Task to carry out: Repeat the entries below exactly. Drop the pictures.

Information given:
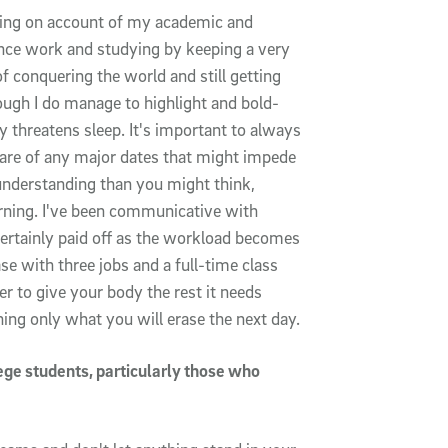
acking on account of my academic and
ance work and studying by keeping a very
f conquering the world and still getting
hough I do manage to highlight and bold-
 threatens sleep. It's important to always
are of any major dates that might impede
derstanding than you might think,
arning. I've been communicative with
ertainly paid off as the workload becomes
se with three jobs and a full-time class
ter to give your body the rest it needs
ing only what you will erase the next day.
ege students, particularly those who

Solution below:
acking on account of my academic and
ance work and studying by keeping a very
f conquering the world and still getting
hough I do manage to highlight and bold-
 threatens sleep. It's important to always
are of any major dates that might impede
derstanding than you might think,
arning. I've been communicative with
ertainly paid off as the workload becomes
se with three jobs and a full-time class
ter to give your body the rest it needs
ing only what you will erase the next day.
ege students, particularly those who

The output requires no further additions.